> **To do**:
Filter the entries, keeping every line with the string "Bluetooth".
═══
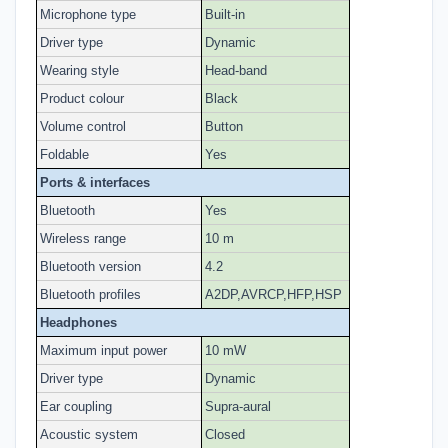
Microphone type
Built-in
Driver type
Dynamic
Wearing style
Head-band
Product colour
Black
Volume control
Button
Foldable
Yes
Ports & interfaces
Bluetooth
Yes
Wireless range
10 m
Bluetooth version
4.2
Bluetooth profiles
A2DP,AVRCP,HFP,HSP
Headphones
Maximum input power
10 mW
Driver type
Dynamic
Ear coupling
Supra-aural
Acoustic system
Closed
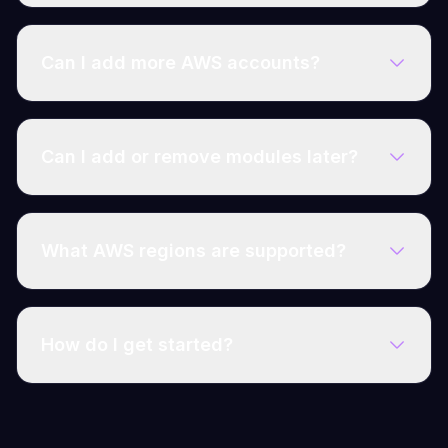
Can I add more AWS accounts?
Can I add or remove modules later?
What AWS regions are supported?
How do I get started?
═══
> **Task answer**:
Bluetooth
Bluetooth version
Bluetooth profiles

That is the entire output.